José is one of many hospital patients whom Chaplain Roger has seen transformed by the power of Jesus’ love. He is not usually as direct with patients as he was with José. But he knew that José had a good knowledge of God and felt impressed to be more direct with him. He follows Christ’s method of reaching out to people, which Ellen White describes in “The Ministry of Healing,” p. 143. She says, “Christ’s method alone will give true success in reaching the people. The Saviour mingled with men as one who desired their good. He showed His sympathy for them, ministered to their needs, and won their confidence. Then He bade them, ‘Follow Me.’”

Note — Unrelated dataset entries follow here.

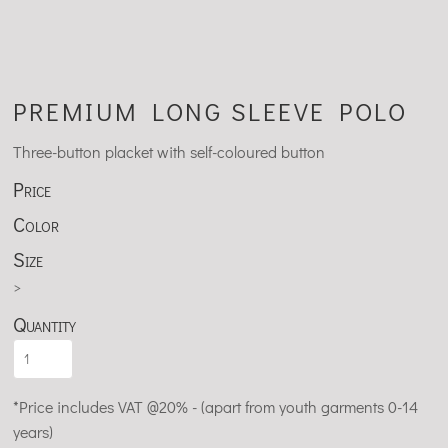
PREMIUM LONG SLEEVE POLO
Three-button placket with self-coloured button
Price
Color
Size
>
Quantity
*
Price includes VAT @20% - (apart from youth garments 0-14
years)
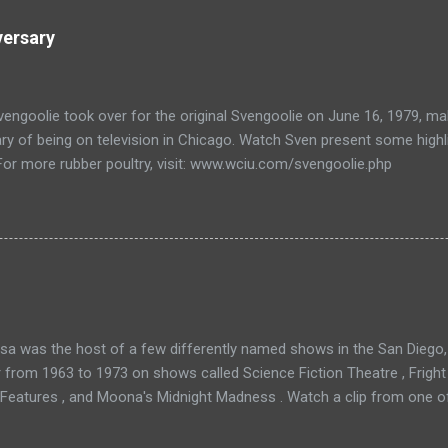
versary
engoolie took over for the original Svengoolie on June 16, 1979, ma
ry of being on television in Chicago. Watch Sven present some highl
 For more rubber poultry, visit: www.wciu.com/svengoolie.php
a was the host of a few differently named shows in the San Diego, 
r from 1963 to 1973 on shows called Science Fiction Theatre , Fright
 Features , and Moona's Midnight Madness . Watch a clip from one o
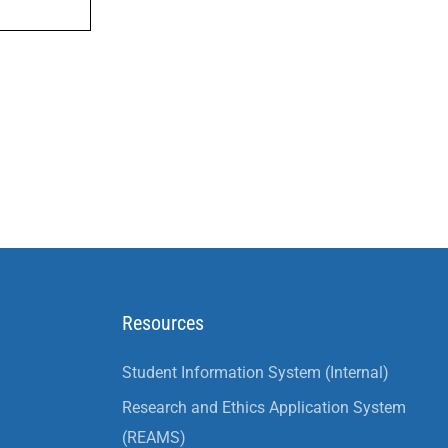
Resources
Student Information System (Internal)
Research and Ethics Application System
(REAMS)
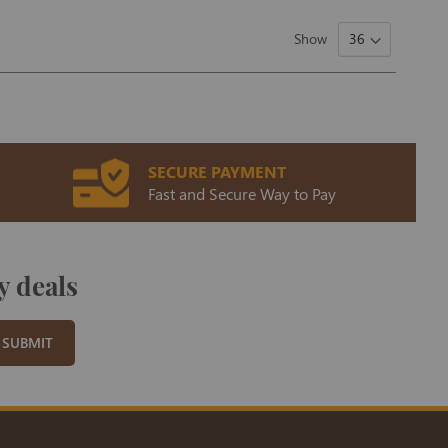
Show
SECURE PAYMENT
Fast and Secure Way to Pay
y deals
SUBMIT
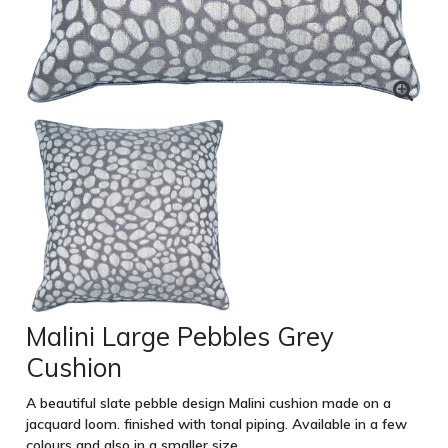
Malini Large Pebbles Grey
Cushion
A beautiful slate pebble design Malini cushion made on a
jacquard loom. finished with tonal piping. Available in a few
colours and also in a smaller size.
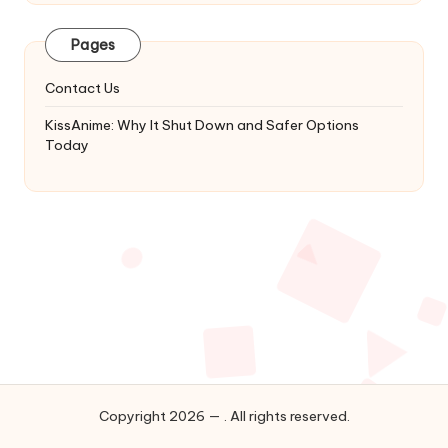
Latest
Updates
Pages
&
Complete
Contact Us
Anime
Series.
KissAnime: Why It Shut Down and Safer Options
Today
Copyright 2026 — . All rights reserved.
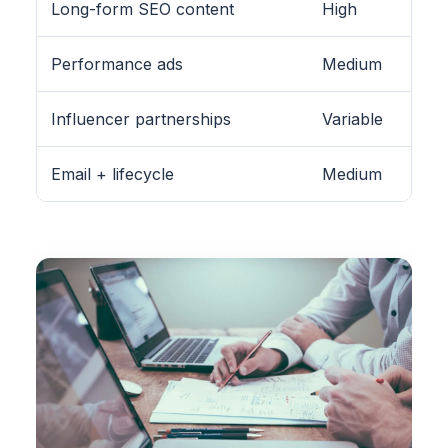
Long-form SEO content
High
Performance ads
Medium
Influencer partnerships
Variable
Email + lifecycle
Medium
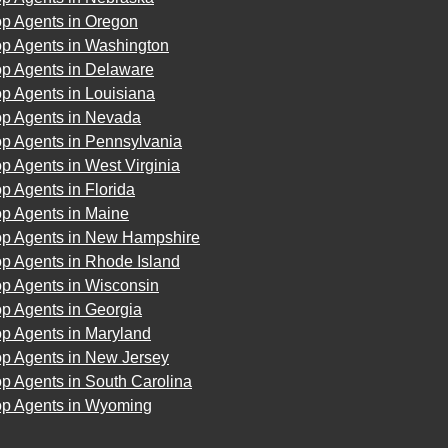
op Agents in Oregon
op Agents in Washington
op Agents in Delaware
p Agents in Louisiana
op Agents in Nevada
op Agents in Pennsylvania
p Agents in West Virginia
p Agents in Florida
op Agents in Maine
op Agents in New Hampshire
p Agents in Rhode Island
op Agents in Wisconsin
p Agents in Georgia
op Agents in Maryland
op Agents in New Jersey
p Agents in South Carolina
op Agents in Wyoming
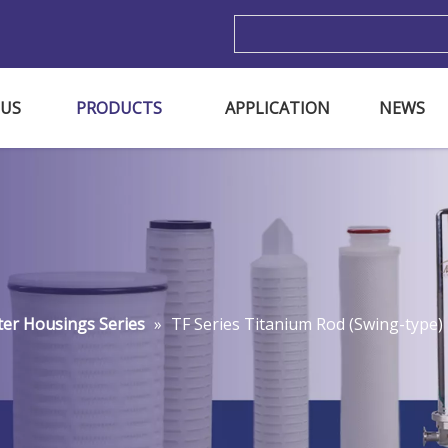
m
 US
PRODUCTS
APPLICATION
NEWS
lter Housings Series
»
TF Series Titanium Rod (Swing-type) 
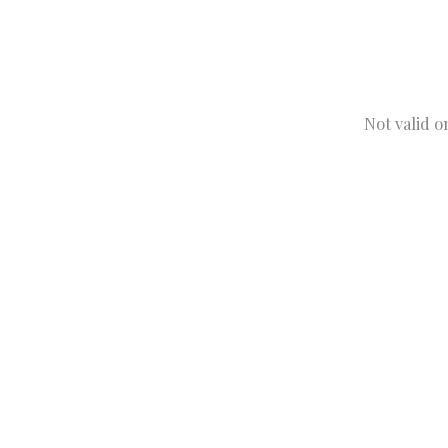
Not valid o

Chaplain Roger said hospital chaplains aren’t the only people surrounded by the sick. The world is filled with people sick with sin. The best thing to do, at first, is to show sympathy by listening, he said.

“Once a patient has emptied the weight that he or she is carrying inside, the patient finds it easier to listen to and accept advice,” he said. “Then you can talk about Jesus.”

Part of a 2018 Thirteenth Sabbath Offering helped build a new wing at Southeast Hospital in Villahermosa, Mexico. Thank you for your offering that allows more patients to hear about Jesus’ love from Chaplain Roger and his seven-member team of volunteers.